Mr. Challet's menu here is long, the plates complex. His steak tartare, served in any one of three ways, is reasonably tasty, particularly the Bordelaise version, which tops hand-chopped beef with oysters and Canadian black caviar. His bisque was as good as ever when I had it: Mr. Challet extracts and concentrates every last bit of goodness from the flesh and shells before weaving the deep-marine suspension with ginger and green onion brightness, and shrimp that are fried au point in starchy-crisp potato shells.

One night's escargots plate was terrific, the snails rich and tender, with a wedge of puff pastry, toasted grapes, macadamia nuts and a thick, buttery nap of sauce vigneronne. The scallop dish was a knockout: it combined the flavours of crab salad, perfectly seared scallops, ginger, pears, beurre blanc sauce and lobster thermidor.

On the foie gras plate: cool torchon and flash-seared lobe dressed with rhubarb and reduced beet juice, so that the whole was earthy, humble, fruit and fowl with a farmhouse sensibility. It was foie gras as you might find it in Mr. Challet's hometown of Lyon.

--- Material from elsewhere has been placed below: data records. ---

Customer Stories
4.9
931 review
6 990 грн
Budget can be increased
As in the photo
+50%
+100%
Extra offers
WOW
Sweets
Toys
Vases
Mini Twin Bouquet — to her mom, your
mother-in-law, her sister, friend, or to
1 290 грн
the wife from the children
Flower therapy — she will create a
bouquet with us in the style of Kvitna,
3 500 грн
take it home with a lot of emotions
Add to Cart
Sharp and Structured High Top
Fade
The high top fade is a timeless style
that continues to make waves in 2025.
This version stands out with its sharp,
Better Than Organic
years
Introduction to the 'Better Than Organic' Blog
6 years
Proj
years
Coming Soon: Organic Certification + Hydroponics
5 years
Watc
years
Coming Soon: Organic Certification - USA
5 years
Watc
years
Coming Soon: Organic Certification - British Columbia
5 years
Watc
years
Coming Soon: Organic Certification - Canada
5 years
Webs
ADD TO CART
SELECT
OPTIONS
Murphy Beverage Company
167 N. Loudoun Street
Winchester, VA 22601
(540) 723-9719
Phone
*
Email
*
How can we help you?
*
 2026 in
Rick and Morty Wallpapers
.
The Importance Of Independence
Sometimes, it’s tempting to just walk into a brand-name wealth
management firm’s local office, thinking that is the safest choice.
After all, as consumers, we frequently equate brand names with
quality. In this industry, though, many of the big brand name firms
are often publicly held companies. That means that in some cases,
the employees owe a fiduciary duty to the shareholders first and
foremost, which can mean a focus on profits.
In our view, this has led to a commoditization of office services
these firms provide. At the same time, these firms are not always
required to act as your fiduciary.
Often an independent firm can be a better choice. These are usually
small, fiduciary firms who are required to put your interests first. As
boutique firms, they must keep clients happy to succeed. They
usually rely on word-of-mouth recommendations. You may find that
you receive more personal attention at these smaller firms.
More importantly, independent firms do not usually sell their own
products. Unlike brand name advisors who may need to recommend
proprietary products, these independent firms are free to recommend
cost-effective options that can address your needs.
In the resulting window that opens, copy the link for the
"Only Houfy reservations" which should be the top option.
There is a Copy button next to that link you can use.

We had two soufflés, chocolate and Grand Marnier, both exquisite. The Grand Marnier version was a jiggling, decadent web of egg, sugar, flour and bubbles, leavened as if with hydrogen and just barely held together by gentle heat. It was peppered throughout with orange-flavoured booze and flecks of candied peel.

I'm still struggling to believe those plates came from the same kitchen that sent out leathery house-made ravioli, overcooked beef tenderloin, underseasoned fish, cold, congealed-tasting bone marrow croquettes and a puck of couscous so hard and bland and grainy-tasting that my otherwise omnivorous tablemate that night pulled it from her mouth not three seconds after a piece of the thing went in.

The soufflé on another night was undercooked: runny instead of jiggly. The duck breast was tough, the salmon trio blunt-tasting without acidity or salt, the escargots desperately bland, the deep-fried goat cheese borek yearning for a bit of balance.

And it would be hard to overstate just how incompetent Ici's service can be. The first time I ate there, having reserved a week earlier, it took nearly 10 minutes of confusion just to be seated; when, after 25 minutes, I pleaded with a food runner to find somebody we could order drinks from, the first server she grabbed announced, "That's not my table." They were just three feet away from us at the time.

Mr. Challet became the hotel's executive chef when he signed on; he oversees not merely Ici's menu but also the hotel's all-day hotel and bar menus, a vegan menu, Sunday buffet brunch and a full Kosher offering. I don't know of many chefs who could do all that and maintain any level of quality. When I spoke with him this week he said he's aware of how much work is still ahead; the transition from 25-seat bistro to institutional kitchen has been difficult, it sounds. He works at the hotel just four days a week, meanwhile.

On Wednesday this week a middle-aged couple were just finishing their main courses as I arrived. They were tight lipped and unhappy-looking. They hardly spoke.

As one of them finished his plate, a server turned up with a long-awaited glass of wine. He'd wanted it 15 minutes earlier, he told her. The server left with the wine. You could see the frustration on the couple's faces.

"This is the same place as on Harbord Street?" the man asked his partner.

I wished I could have warned them earlier.

No, it really is not.

No stars: Not recommended.

* Good, but won't blow a lot of people's minds.

** Very good, with some standout qualities.

*** Excellent, well above average with few caveats, if any.

**** Extraordinary, memorable, original with near-perfect execution.